|Bernard Omidvar-Tehrani, Sihem Amer-Yahia, Laks V.S. Lakshmanan|
|The International Journal on Very Large Data Bases (VLDBJ), Springer, August 2020|
The abundant availability of health-care data calls for effective analysis methods to help medical experts gain a better understanding of their patients and their health. The focus of existing work has been largely on prediction. In this paper, we introduce Core, a framework for cohort “representation” and “exploration”. Our contributions are two-fold: First, we formalize cohort representation as the problem of aggregating the trajectories of its patients.

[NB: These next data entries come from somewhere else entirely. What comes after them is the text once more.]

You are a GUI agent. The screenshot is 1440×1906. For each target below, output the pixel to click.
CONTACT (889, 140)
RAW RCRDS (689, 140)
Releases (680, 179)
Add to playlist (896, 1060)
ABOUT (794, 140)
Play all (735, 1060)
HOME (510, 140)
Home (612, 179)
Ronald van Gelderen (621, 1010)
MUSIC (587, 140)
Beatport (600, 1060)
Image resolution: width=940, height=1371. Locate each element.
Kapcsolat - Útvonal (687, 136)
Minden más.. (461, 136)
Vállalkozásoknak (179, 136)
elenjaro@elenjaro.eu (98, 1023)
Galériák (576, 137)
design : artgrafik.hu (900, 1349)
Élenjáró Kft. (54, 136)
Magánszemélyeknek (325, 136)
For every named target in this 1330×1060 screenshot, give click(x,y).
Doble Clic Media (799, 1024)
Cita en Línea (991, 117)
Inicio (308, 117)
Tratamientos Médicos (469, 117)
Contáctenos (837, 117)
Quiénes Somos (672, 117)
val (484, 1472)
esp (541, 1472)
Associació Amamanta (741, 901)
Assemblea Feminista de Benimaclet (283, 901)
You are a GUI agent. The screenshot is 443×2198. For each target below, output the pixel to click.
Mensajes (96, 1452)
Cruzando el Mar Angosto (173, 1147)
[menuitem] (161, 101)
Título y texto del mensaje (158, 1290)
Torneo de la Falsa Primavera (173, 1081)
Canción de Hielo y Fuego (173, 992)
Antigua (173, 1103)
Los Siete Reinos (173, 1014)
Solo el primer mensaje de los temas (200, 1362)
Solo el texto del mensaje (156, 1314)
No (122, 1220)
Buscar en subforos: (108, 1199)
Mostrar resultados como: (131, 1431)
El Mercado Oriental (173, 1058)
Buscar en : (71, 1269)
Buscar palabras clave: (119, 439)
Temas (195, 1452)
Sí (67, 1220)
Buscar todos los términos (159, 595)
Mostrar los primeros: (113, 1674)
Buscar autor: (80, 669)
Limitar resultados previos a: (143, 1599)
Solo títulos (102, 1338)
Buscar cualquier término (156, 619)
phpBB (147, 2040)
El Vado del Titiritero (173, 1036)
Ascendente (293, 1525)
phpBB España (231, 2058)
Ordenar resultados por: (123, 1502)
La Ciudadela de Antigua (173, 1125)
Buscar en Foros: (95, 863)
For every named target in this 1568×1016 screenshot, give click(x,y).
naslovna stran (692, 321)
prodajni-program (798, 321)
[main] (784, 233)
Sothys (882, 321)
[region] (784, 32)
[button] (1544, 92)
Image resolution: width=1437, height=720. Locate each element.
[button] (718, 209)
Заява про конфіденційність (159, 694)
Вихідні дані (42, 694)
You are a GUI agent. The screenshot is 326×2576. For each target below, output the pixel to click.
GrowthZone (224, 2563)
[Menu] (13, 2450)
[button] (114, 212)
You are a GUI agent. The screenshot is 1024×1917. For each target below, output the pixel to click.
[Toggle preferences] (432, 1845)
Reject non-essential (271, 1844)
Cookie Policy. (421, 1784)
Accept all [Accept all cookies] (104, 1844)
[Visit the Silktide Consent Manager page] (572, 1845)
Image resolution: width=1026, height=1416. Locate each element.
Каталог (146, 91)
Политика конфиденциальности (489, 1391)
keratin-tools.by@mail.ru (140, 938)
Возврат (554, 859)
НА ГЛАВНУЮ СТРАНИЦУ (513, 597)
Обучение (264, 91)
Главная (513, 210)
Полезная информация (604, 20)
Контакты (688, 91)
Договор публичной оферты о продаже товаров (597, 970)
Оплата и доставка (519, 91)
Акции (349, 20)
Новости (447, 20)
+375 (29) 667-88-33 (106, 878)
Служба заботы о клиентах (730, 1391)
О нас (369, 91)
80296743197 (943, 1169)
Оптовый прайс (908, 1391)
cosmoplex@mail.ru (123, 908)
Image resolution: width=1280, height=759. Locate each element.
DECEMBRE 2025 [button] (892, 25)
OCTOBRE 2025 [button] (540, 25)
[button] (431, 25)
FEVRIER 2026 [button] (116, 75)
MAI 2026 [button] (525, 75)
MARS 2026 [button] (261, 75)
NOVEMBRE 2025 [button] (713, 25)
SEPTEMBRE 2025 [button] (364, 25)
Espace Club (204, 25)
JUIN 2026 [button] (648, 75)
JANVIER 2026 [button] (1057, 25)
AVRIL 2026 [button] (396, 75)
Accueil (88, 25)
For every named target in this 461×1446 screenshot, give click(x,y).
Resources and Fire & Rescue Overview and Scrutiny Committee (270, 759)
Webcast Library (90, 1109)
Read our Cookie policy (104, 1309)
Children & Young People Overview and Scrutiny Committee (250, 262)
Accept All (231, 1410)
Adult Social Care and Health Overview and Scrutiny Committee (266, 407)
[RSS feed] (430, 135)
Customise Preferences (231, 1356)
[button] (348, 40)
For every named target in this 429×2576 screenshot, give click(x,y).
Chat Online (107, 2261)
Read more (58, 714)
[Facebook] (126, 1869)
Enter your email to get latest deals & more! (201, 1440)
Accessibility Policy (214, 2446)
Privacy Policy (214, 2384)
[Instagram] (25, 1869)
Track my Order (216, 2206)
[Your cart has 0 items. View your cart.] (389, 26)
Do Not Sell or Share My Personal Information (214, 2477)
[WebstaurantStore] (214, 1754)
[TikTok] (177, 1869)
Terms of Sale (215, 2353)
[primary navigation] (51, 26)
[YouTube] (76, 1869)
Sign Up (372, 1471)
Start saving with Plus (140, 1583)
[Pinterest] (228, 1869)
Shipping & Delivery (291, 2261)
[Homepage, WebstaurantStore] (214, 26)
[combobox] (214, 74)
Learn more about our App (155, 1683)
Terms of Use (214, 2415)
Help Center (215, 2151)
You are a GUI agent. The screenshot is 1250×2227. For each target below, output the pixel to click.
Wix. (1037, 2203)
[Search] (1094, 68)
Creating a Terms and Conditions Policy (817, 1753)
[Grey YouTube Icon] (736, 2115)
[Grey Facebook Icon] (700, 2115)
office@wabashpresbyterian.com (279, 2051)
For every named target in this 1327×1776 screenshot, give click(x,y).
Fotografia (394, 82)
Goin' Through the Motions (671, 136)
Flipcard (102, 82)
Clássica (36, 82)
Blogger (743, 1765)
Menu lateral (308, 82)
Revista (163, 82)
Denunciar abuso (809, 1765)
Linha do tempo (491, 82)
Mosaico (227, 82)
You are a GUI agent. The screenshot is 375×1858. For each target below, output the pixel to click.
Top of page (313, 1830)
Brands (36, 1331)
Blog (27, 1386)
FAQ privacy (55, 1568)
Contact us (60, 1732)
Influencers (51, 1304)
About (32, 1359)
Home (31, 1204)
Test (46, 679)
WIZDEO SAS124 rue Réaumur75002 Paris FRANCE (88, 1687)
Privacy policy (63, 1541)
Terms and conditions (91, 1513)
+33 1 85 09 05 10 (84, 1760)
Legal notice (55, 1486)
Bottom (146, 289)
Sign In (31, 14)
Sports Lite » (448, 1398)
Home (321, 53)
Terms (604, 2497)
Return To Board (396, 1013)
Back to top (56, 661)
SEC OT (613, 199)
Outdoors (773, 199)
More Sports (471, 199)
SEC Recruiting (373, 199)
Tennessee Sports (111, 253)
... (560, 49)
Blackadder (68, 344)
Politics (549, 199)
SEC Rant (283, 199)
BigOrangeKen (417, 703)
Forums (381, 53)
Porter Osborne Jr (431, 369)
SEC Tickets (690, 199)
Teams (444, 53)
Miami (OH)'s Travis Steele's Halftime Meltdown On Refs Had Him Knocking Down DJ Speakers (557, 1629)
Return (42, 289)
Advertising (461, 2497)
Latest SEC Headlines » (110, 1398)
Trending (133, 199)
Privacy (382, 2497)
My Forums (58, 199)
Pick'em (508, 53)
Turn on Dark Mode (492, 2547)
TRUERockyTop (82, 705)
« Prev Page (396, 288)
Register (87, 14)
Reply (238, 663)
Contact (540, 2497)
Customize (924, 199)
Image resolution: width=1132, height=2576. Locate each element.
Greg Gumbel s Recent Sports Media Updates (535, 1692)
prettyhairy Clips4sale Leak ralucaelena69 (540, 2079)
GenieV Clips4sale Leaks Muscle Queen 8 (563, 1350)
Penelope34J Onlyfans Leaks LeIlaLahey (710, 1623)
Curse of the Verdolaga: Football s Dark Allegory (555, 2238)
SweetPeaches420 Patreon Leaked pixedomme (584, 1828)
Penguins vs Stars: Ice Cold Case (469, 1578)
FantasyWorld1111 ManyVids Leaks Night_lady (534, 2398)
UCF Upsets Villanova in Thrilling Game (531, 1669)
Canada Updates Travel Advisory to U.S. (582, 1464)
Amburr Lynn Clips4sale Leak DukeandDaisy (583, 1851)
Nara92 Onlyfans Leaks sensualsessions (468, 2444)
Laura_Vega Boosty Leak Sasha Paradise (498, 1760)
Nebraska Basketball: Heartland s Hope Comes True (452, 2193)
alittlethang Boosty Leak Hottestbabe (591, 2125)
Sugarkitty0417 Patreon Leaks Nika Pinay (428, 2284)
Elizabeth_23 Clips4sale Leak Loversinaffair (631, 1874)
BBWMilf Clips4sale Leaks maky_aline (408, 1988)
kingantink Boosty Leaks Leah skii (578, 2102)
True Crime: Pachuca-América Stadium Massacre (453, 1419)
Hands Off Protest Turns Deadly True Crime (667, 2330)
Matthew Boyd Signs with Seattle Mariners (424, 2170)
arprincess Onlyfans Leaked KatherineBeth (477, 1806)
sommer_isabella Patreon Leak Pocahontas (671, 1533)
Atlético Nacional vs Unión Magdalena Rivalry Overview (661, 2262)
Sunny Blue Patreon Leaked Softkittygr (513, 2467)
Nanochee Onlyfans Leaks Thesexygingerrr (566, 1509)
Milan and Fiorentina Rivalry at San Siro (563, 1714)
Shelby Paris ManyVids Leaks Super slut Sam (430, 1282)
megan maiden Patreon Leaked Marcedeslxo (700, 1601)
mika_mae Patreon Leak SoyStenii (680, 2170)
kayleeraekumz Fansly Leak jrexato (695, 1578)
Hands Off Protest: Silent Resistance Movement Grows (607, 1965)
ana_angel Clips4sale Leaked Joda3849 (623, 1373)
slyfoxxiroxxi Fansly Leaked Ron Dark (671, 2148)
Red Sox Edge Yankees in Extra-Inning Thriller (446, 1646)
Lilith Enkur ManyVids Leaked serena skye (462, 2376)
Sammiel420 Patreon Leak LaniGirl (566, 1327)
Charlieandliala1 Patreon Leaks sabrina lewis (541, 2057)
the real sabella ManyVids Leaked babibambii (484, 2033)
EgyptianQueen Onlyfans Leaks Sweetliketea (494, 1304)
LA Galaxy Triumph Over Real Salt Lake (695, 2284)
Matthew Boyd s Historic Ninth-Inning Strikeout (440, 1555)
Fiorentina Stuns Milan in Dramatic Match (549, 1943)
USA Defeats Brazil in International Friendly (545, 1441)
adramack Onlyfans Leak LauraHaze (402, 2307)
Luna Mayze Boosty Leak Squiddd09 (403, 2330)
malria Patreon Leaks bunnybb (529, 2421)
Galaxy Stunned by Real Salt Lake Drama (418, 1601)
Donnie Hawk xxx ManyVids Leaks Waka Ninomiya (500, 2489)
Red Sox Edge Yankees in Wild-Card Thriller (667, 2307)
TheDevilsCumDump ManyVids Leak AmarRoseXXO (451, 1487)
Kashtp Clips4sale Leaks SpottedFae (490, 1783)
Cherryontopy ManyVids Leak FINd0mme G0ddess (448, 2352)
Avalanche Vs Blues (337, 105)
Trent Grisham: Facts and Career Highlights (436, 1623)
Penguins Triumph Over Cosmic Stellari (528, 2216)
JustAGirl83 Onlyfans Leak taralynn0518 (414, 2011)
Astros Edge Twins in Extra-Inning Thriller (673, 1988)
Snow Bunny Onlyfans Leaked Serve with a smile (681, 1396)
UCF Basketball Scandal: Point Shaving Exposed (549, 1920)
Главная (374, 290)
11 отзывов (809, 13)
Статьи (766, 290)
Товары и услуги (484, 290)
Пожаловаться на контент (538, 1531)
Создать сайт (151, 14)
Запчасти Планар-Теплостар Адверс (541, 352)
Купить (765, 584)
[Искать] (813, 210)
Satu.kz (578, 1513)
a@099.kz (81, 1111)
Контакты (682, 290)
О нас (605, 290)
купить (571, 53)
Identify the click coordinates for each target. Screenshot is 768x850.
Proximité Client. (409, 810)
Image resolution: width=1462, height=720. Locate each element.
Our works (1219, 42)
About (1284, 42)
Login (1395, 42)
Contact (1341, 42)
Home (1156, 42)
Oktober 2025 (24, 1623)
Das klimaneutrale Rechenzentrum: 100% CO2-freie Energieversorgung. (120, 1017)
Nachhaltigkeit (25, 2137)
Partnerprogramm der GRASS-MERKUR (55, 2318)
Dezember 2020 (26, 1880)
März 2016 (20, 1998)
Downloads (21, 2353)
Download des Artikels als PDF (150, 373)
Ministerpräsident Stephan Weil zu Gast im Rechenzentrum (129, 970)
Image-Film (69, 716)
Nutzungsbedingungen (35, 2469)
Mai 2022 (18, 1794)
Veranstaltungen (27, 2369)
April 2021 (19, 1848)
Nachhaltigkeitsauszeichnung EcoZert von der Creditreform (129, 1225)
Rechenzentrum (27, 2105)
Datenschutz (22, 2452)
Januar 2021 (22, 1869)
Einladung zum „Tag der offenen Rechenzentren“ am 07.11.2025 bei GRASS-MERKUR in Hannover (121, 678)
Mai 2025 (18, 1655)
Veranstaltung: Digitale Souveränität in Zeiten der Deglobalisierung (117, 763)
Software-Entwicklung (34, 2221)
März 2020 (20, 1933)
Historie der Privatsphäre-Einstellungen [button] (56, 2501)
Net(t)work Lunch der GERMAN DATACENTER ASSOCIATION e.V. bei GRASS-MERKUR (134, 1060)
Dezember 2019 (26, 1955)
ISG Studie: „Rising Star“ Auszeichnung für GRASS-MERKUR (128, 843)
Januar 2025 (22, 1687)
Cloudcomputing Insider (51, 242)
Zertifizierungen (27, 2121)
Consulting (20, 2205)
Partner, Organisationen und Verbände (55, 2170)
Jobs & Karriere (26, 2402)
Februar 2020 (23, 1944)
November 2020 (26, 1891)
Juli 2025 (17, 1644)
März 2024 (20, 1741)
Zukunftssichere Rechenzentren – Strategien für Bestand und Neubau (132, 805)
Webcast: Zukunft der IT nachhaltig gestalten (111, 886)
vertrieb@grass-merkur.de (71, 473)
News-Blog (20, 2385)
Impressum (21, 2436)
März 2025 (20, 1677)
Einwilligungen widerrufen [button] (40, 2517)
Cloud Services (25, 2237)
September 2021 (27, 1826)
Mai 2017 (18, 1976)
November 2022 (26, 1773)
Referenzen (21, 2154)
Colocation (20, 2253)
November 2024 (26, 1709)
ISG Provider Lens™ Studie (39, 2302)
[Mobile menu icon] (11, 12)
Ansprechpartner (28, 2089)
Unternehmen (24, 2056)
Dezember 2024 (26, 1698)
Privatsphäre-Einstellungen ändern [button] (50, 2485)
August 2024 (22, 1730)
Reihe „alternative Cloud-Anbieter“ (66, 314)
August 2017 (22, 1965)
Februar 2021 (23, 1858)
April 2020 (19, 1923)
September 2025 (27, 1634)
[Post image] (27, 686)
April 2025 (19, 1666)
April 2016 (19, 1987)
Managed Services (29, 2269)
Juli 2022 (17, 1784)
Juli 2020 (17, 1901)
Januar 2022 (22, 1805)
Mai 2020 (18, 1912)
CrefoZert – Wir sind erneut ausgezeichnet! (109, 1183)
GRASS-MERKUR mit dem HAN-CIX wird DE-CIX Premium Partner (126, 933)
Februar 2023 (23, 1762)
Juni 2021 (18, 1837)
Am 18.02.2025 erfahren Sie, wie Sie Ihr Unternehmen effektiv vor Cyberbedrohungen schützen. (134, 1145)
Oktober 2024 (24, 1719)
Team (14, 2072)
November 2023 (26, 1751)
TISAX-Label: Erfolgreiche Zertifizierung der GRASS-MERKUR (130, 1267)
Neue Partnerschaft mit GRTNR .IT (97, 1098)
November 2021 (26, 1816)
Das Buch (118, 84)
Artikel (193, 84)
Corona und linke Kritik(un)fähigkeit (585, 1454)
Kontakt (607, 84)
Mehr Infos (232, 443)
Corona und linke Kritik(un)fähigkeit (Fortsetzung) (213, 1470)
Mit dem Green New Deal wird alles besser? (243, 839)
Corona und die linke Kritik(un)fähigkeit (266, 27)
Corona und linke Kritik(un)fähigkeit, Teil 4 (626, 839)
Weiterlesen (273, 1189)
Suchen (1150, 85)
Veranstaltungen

This problem is challenging because cohorts often consist of hundreds of patients who underwent medical actions of various types at different points in time. We prove that producing a representative cohort trajectory is NP-complete with a reduction of the Multiple Sequence Alignment problem. We propose a heuristic that extends the NeedlemanWunsch algorithm for sequence matching to handle temporal sequences. To further improve cohort representation efficiency, we introduce “trajectory families” and “stratified sampling”. Our second contribution is formalizing the problem of cohort exploration as finding a set of cohorts that are similar to a cohort of interest and that maximize entropy. This problem is challenging because the potential number of similar cohorts is huge.
We prove NP-completeness with a reduction of the Maximum Edge Subgraph problem. To address complexity, we develop a multi-staged approach based on limiting the search space to “contrast cohorts”.